And again, the landlord of the "Three Cranes" at Hadley, where the troop stopped for a moment to water their horses at the trough before the inn, and the country people surged and crowded round: "O merciful God; what shall we poor scattered lambs do? What shall come of this most wicked world! Good Lord! strengthen him and comfort him. Alack, dear Doctor, may the Lord help thee!"
The great man upon his horse, towering above the yeomen of the guard who surrounded him, lifted his hand.
"Friends," he said, "and neighbours all, grieve not for me. I have preached to you God's word and truth, and am come this day to seal it with my blood."
Johnnie would have thought that the people who bore such an obvious love for their rector, and who now numbered several hundreds—sturdy country-men all—would have raised an outcry against the Sheriff and his officers. Many of them had stout cudgels in their hands, some of them bore forks with which they were going to the fields, but there was very little anger. The people were cowed, that was very plain to see. The power of the law struck fear into them still; the long, unquestioned despotism of Henry VIII still exercised its sway over simple minds. Now and again, as the horses were being watered, a fierce snarl of anger came from the outskirts of the crowd. Commendone himself, with his somewhat foreign appearance, and the tall, muffled figure of the King, excited murmurs and insults.

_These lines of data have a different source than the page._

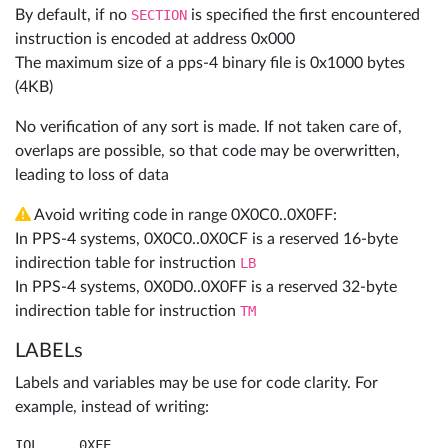
By default, if no
SECTION
is specified the first encountered
instruction is encoded at address 0x000
The maximum size of a pps-4 binary file is 0x1000 bytes
(4KB)
No verification of any sort is made. If not taken care of,
overlaps are possible, so that code may be overwritten,
leading to loss of data
Avoid writing code in range 0X0C0..0X0FF:
In PPS-4 systems, 0X0C0..0X0CF is a reserved 16-byte
indirection table for instruction
LB
In PPS-4 systems, 0X0D0..0X0FF is a reserved 32-byte
indirection table for instruction
TM
LABELs
Labels and variables may be use for code clarity. For
example, instead of writing:
IOL	0XFE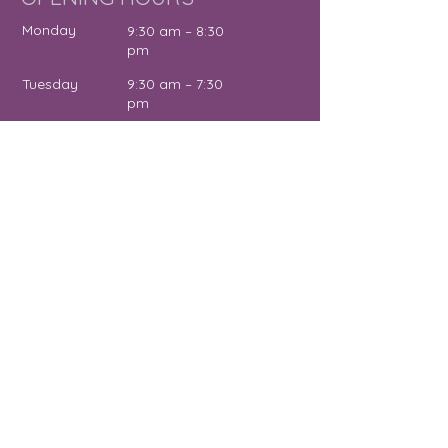
Monday
9:30 am – 8:30
pm
Tuesday
9:30 am – 7:30
pm
Wednesday
12:00 pm – 7:30
pm
Thursday
9:30 am – 4:30
pm
Friday
9:30 am – 5:00
pm
Saturday
11:00 am – 2:00
pm
Sunday
Close
d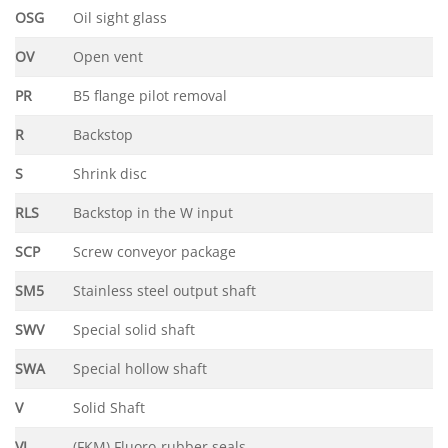
OSG
Oil sight glass
OV
Open vent
PR
B5 flange pilot removal
R
Backstop
S
Shrink disc
RLS
Backstop in the W input
SCP
Screw conveyor package
SM5
Stainless steel output shaft
SWV
Special solid shaft
SWA
Special hollow shaft
V
Solid Shaft
VI
(FKM) Fluoro-rubber seals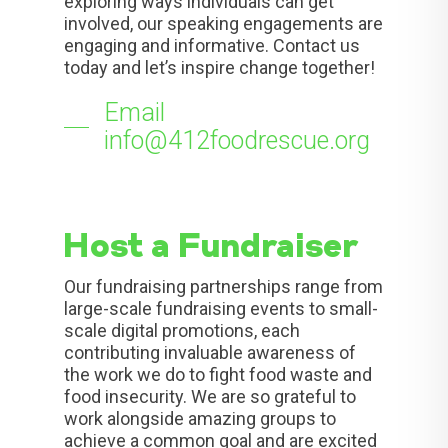
exploring ways individuals can get
involved, our speaking engagements are
engaging and informative. Contact us
today and let’s inspire change together!
Email
info@412foodrescue.org
Host a Fundraiser
Our fundraising partnerships range from
large-scale fundraising events to small-
scale digital promotions, each
contributing invaluable awareness of
the work we do to fight food waste and
food insecurity. We are so grateful to
work alongside amazing groups to
achieve a common goal and are excited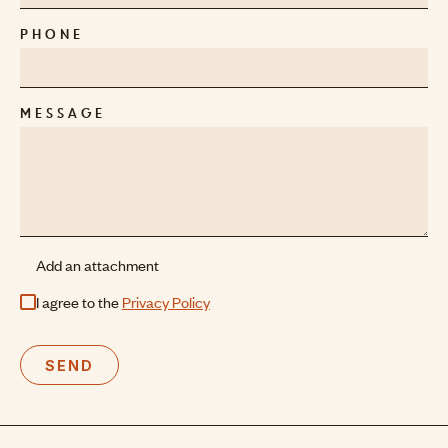
PHONE
MESSAGE
Add an attachment
I agree to the
Privacy Policy
SEND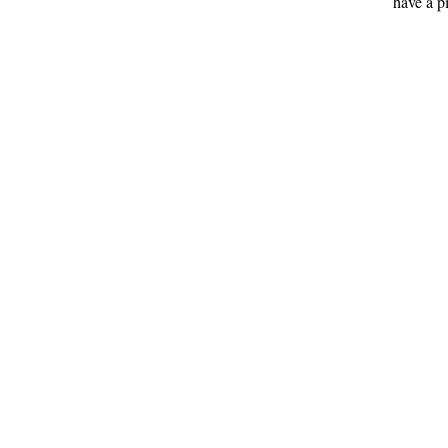
have a p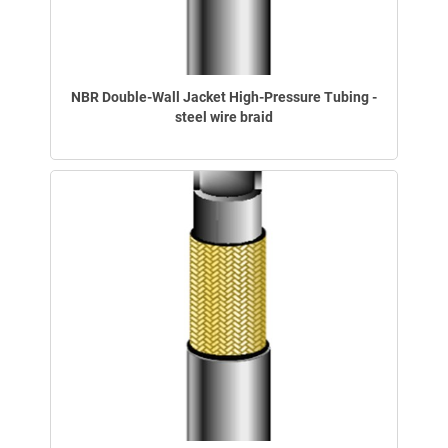
NBR Double-Wall Jacket High-Pressure Tubing -
steel wire braid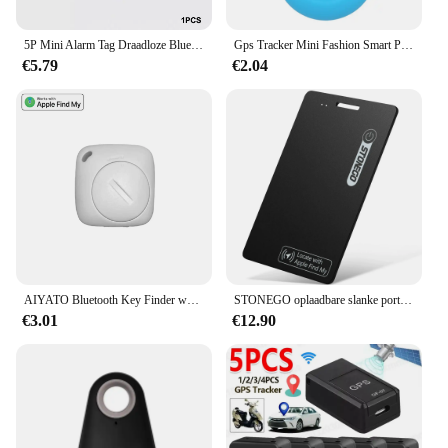
5P Mini Alarm Tag Draadloze Bluetooth 4.0 Ios/Android Compatibel Smart Gps Tracker Bluetooth Huisdier Locator Kat Hond Kind Tas Portemonnee
Gps Tracker Mini Fashion Smart Pets Anti Verloren Alarm Draadloze Kindertas Portemonnee Key Finder Locator Herinnering Selfie Sluiterbediening
€5.79
€2.04
AIYATO Bluetooth Key Finder werkt met Apple Find My Global Network Smart AirTag Tracker voor IOS-systeem Item Locator voor tassen
STONEGO oplaadbare slanke portemonnee-tracker, huisdier- en sleutelzoeker - IP68 waterdicht, compatibel met Apple Find My App (alleen iOS)
€3.01
€12.90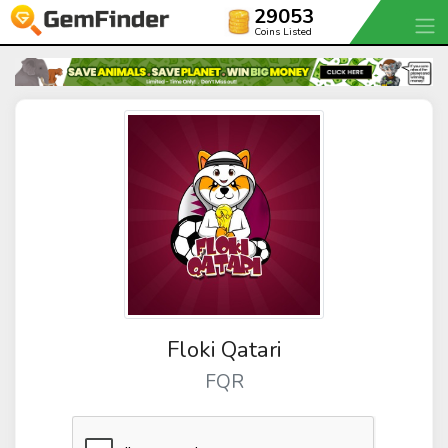
29053
Coins Listed
Floki Qatari
FQR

"They be Spaniards," one fellow cried, "they two be—Spaniards from the Queen's Papist husband. How like you this work, Master Don?"
But that was all. Once Sir John Shelton looked with some apprehension at the King, but the King understood nothing, and though the sturdy country-folk in their numbers might well have overcome the guard, a rescue was obviously not thought of nor was the slightest attempt at it made.
All this was quite homely and natural to Johnnie. He felt with the people; he had spent his life in the country. Down at quiet, retired Commendone his father and he were greatly loved by all the farmers and peasants of the estate. His mother—that graceful Spanish lady—had endeared herself for many years to the simple folk of Kent. Old Father Chilches had said Mass in the chapel at Commendone for many years without let or hindrance. Catholic as the house of Commendone had always been, there was nothing bigoted or fanatical in their religion. And now the young man's heart was stirred to its very depths as this homely rustic folk lifted up their voices in sorrow.
Even then, however, he questioned nothing in his mind of the justice of what was to be done. Despite the infinite pity he felt for this good pastor who was to die and his flock who grieved him so, he was yet perfectly loyal in his mind to the power which ordained the execution, part of whose machinery he was. The Queen had said so; the monarch could do no wrong. There were reasons of State, reasons of polity, reasons of religion which he himself was not competent to enter into or to discuss, but which he accepted blindly then.
And so, as they moved onwards towards Aldham Common, where the final scene was to be enacted, he moved with the others, one of the ministers of doom.
And through all the bright morning air, through the cries and tears of the country-folk, he heard one voice, the voice of a girl, he saw one white and lovely face ever before his eyes.